# 🧠 MiniGRPO – Colab Training Notebook

This notebook trains a language model using GRPO (Group Relative Policy Optimization) on mathematical reasoning tasks.

## 📋 Instructions

Follow these steps in order:
1. **GPU Check** - Verify GPU availability
2. **Clone Repository** - Get the latest code from GitHub
3. **Install Dependencies** - Install required packages
4. **Login to Hugging Face** - Authenticate for model access
5. **Launch Training** - Start the training process

## 📊 Training Logs

During training, you'll see:
- **Progress**: Step X/Y (Z%) - Shows current step and completion percentage
- **Mean Reward**: Average reward across rollouts (0.0 to 1.0, higher is better)
- **Loss**: Training loss value (lower is better)
- **Rewards per sample**: Individual rewards for each generated completion
- **Checkpoints**: Model saves every 20 steps to `./output/`

---


## 1️⃣ GPU Check


In [None]:
!nvidia-smi || echo "No GPU detected.
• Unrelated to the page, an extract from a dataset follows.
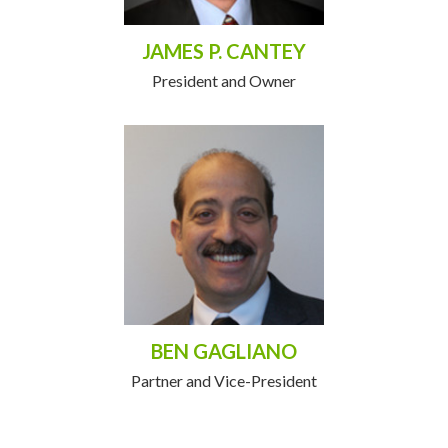
JAMES P. CANTEY
President and Owner
BEN GAGLIANO
Partner and Vice-President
Make sure to use a GPU runtime (Runtime → Change runtime type → GPU)."


## 2️⃣ Clone Repository

**Important**: Update `GITHUB_URL` if you forked the repository!


In [None]:
%%bash
GITHUB_URL="https://github.com/gaspardbd/MiniGRPO.git"
REPO_DIR="MiniGRPO"

if [ ! -d "$REPO_DIR" ]; then
  git clone "$GITHUB_URL"
fi

cd "$REPO_DIR"
git pull --ff-only
ls -la

## 3️⃣ Install Dependencies

This will install PyTorch, Transformers, and other required packages.


In [None]:
%%bash
pip install -U pip

pip install torch --index-url https://download.pytorch.org/whl/cu121
pip install transformers accelerate
pip install wandb

pip install flash-attn --no-build-isolation || echo "flash-attn failed (optional)."


## 4️⃣ Hugging Face Login

**Replace `hf_xxxxx` with your actual Hugging Face token!**

Get your token from: https://huggingface.co/settings/tokens


In [None]:
# Optional: Hugging Face login (uncomment if needed)
# from huggingface_hub import login
# login(token="hf_...", add_to_git_credential=True)

import os
os.environ.setdefault("WANDB_MODE", "disabled")  # disable wandb by default


In [None]:
from huggingface_hub import login

login("hf_xxxxx")  # your token

## 🚀 Launch Training

Choose **ONE** of the following two methods to run training:

### Option 1: Python (Recommended - Better log visibility)
Run the next cell for direct Python execution with real-time logs.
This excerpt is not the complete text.